* [Activity]
Keep the pictures out. Copy every line of the listing exactly.

* [Input for this task]

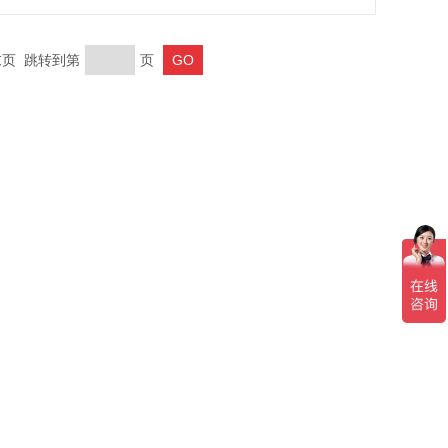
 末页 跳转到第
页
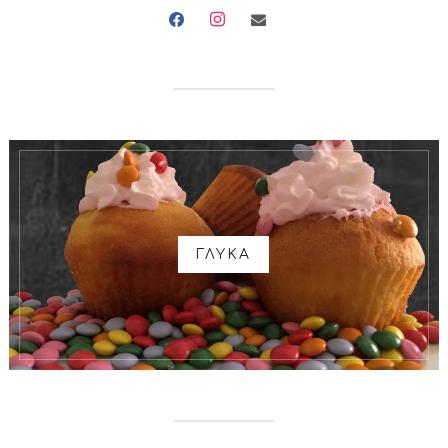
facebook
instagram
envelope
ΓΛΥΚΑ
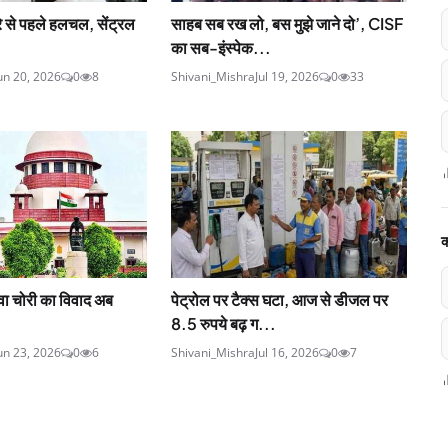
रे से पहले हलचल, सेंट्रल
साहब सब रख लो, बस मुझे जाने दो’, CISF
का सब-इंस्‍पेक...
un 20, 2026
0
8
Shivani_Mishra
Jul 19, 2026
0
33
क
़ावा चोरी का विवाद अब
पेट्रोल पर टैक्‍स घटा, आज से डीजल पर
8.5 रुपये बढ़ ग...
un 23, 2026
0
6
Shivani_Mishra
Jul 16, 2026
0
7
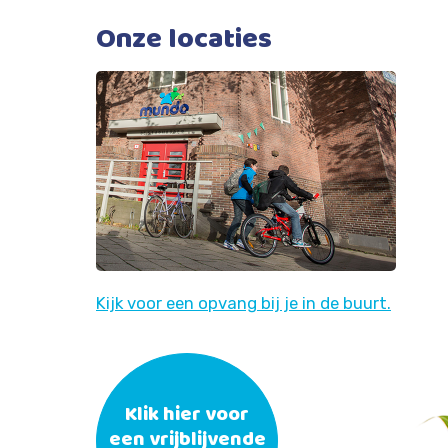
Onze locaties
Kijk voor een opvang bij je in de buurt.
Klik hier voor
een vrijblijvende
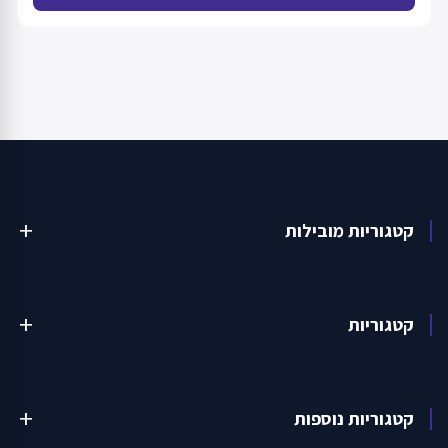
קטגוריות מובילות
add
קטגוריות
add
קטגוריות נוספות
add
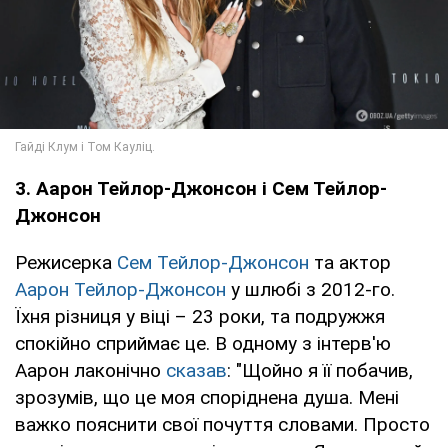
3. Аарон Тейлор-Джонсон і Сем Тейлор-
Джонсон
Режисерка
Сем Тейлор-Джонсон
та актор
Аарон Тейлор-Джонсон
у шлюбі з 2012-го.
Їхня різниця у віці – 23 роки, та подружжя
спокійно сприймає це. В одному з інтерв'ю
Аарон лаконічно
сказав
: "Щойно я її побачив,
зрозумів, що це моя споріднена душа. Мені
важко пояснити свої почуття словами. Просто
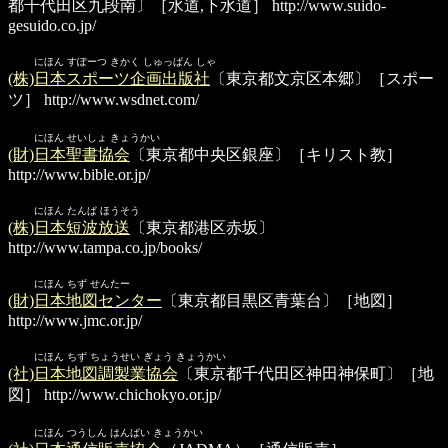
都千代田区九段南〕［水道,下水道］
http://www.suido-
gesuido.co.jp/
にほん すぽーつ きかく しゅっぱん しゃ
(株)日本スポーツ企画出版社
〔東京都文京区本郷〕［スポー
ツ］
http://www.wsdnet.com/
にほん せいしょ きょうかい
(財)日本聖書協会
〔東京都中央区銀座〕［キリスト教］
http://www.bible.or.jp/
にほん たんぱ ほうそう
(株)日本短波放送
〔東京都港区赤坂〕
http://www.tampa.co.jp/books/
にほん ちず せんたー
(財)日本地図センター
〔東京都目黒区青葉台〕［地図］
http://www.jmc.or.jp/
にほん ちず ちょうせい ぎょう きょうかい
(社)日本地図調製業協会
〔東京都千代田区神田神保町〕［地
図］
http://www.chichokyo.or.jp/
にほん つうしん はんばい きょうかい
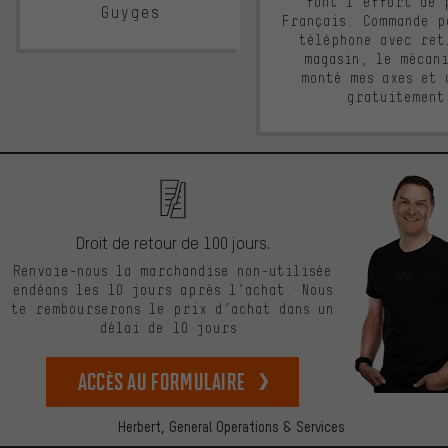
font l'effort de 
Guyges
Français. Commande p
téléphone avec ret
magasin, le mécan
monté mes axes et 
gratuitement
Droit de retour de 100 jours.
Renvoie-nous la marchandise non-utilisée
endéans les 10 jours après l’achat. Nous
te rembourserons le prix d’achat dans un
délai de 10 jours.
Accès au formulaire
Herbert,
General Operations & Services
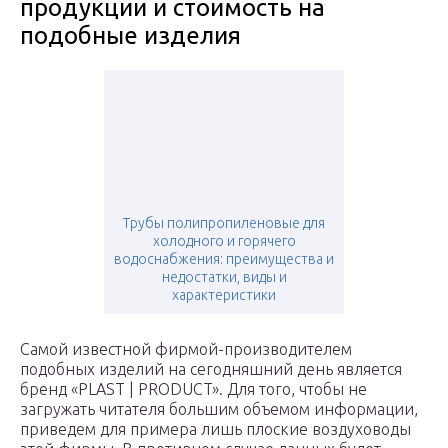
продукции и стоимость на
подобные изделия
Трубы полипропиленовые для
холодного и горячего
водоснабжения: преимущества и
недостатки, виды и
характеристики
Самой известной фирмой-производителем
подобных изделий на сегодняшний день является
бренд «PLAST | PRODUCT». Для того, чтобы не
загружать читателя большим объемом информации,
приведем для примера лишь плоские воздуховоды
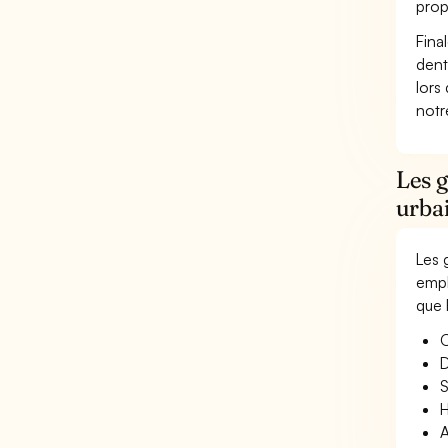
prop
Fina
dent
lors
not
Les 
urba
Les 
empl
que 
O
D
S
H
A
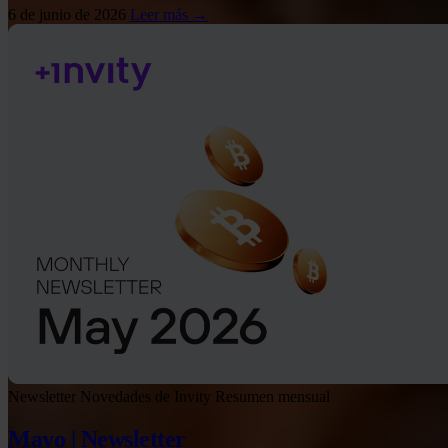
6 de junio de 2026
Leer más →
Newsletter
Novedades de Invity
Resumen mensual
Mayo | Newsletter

* [Completed task]
 末页 跳转到第
页
facebook
instagram
envelope
ΓΛΥΚΑ
रे से पहले हलचल, सेंट्रल
साहब सब रख लो, बस मुझे जाने दो’, CISF
का सब-इंस्‍पेक...
un 20, 2026
0
8
Shivani_Mishra
Jul 19, 2026
0
33
क
़ावा चोरी का विवाद अब
पेट्रोल पर टैक्‍स घटा, आज से डीजल पर
8.5 रुपये बढ़ ग...
un 23, 2026
0
6
Shivani_Mishra
Jul 16, 2026
0
7
Onze locaties
Kijk voor een opvang bij je in de buurt.
Klik hier voor
een vrijblijvende
קטגוריות מובילות
add
קטגוריות
add
קטגוריות נוספות
add
3. Аарон Тейлор-Джонсон і Сем Тейлор-
Джонсон
Режисерка
Сем Тейлор-Джонсон
та актор
Аарон Тейлор-Джонсон
у шлюбі з 2012-го.
Їхня різниця у віці – 23 роки, та подружжя
спокійно сприймає це. В одному з інтерв'ю
Аарон лаконічно
сказав
: "Щойно я її побачив,
зрозумів, що це моя споріднена душа. Мені
важко пояснити свої почуття словами. Просто
都千代田区九段南〕［水道,下水道］
http://www.suido-
gesuido.co.jp/
にほん すぽーつ きかく しゅっぱん しゃ
(株)日本スポーツ企画出版社
〔東京都文京区本郷〕［スポー
ツ］
http://www.wsdnet.com/
にほん せいしょ きょうかい
(財)日本聖書協会
〔東京都中央区銀座〕［キリスト教］
http://www.bible.or.jp/
にほん たんぱ ほうそう
(株)日本短波放送
〔東京都港区赤坂〕
http://www.tampa.co.jp/books/
にほん ちず せんたー
(財)日本地図センター
〔東京都目黒区青葉台〕［地図］
http://www.jmc.or.jp/
にほん ちず ちょうせい ぎょう きょうかい
(社)日本地図調製業協会
〔東京都千代田区神田神保町〕［地
図］
http://www.chichokyo.or.jp/
にほん つうしん はんばい きょうかい
font l'effort de 
Guyges
Français. Commande p
téléphone avec ret
magasin, le mécan
monté mes axes et 
gratuitement
Droit de retour de 100 jours.
Renvoie-nous la marchandise non-utilisée
endéans les 10 jours après l’achat. Nous
te rembourserons le prix d’achat dans un
délai de 10 jours.
Accès au formulaire
Herbert,
General Operations & Services
продукции и стоимость на
подобные изделия
Трубы полипропиленовые для
холодного и горячего
водоснабжения: преимущества и
недостатки, виды и
характеристики
Самой известной фирмой-производителем
подобных изделий на сегодняшний день является
бренд «PLAST | PRODUCT». Для того, чтобы не
загружать читателя большим объемом информации,
приведем для примера лишь плоские воздуховоды
prop
Fina
dent
lors
not
Les 
urba
Les 
empl
que 
O
D
S
H
A
6 de junio de 2026
Leer más →
Newsletter
Novedades de Invity
Resumen mensual
Mayo | Newsletter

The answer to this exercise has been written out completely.